Alabama’s Teddy Gentry Arrested For Misdemeanor And Drug Charges
According to jail records, Alabama founding member Teddy Gentry was arrested Monday morning (9/12) on misdemeanor marijuana and drug paraphernalia charges.
The records indicate that Gentry, 70, of Fort Payne, was booked into the Cherokee County Jail at 10:38 am. He was released at 11:06 am. The jail log did not give the bond amount. A spokesman for the band said that he was aware of the incident, but Gentry had no immediate comment.
Gentry and his first cousins Randy Owen and Jeff Cook formed the band in 1969. Changing their name from Wildcountry to Alabama in 1977, the group became one of the most successful groups in country music. Their commercial peak was in the 1980s with multi-platinum albums. They had a bunch of radio hits that include “Tennessee River,” “Mountain Music,” “Dixieland Delight,” “The Closer You Get,” “Song of the South,” “Roll On (Eighteen Wheeler)” and many more.
Alabama was inducted into the Country Music Hall of Fame in Nashville. The CMHOF says on their website, “Between 1980 and 1993, Alabama took more than thirty records to the top of the Billboard country chart and sold millions of albums, substantially broadening country music’s audience and making themselves one of American music’s most popular acts of all time.”
They added, “By adapting the rock & roll formula of the self-contained band to country music, Alabama opened doors for group acts who followed them, such as Lonestar, the Mavericks, Restless Heart, Sawyer Brown, and Shenandoah.”
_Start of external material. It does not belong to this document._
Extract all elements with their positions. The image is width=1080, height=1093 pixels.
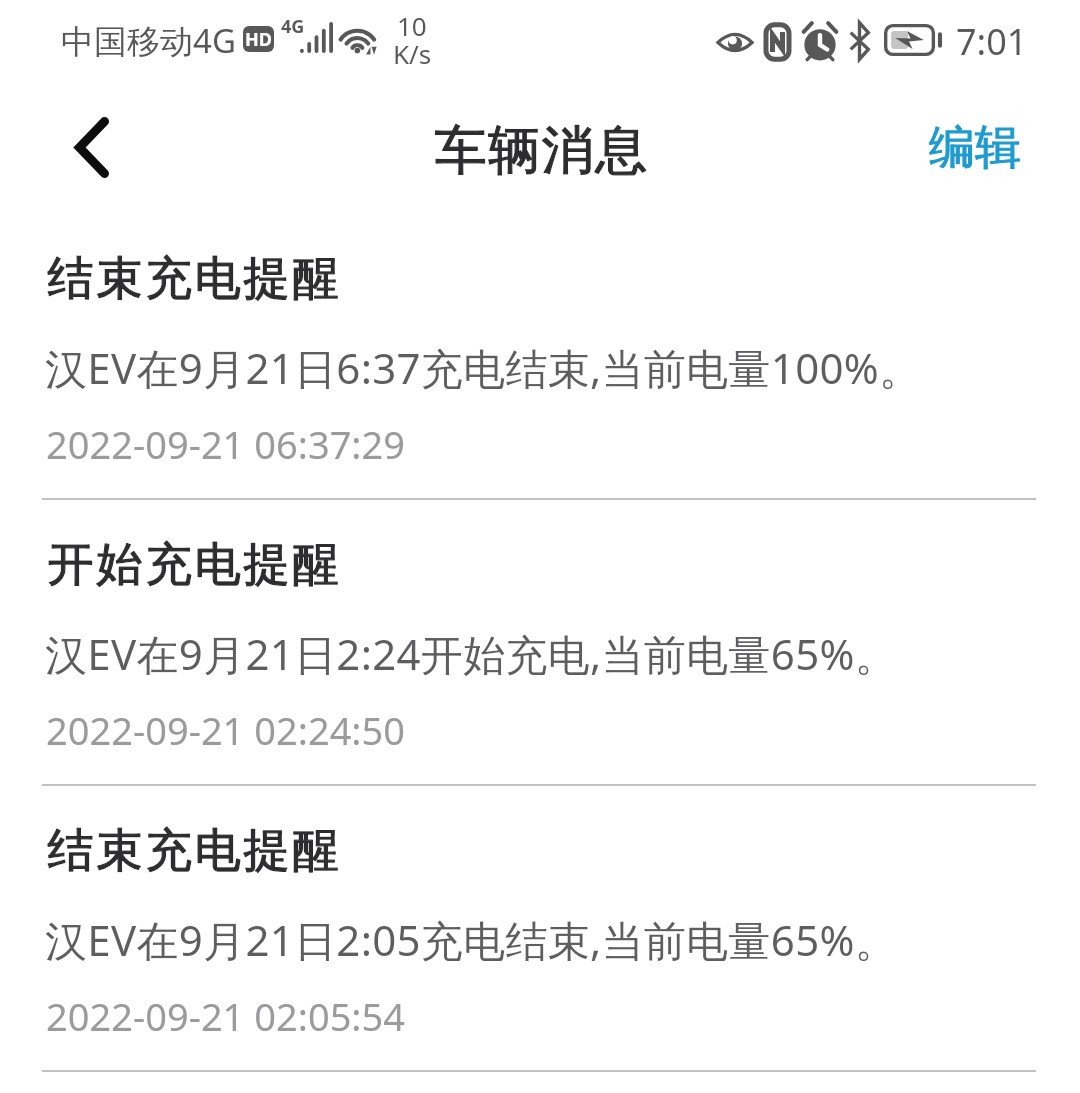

Brad Paisley released a tribute-type song to the band in 2011, with which the band sang along. The lyrics include, “Listenin’ to old Alabama, drivin’ through Tennessee / A little Dixieland delight at the right time of the night / And she can’t keep her hands off of me! / And now we’re rollin’ down an old back road / I got the steering wheel in one hand / We’ll find a hideaway where she and I can play / In mother nature’s band.”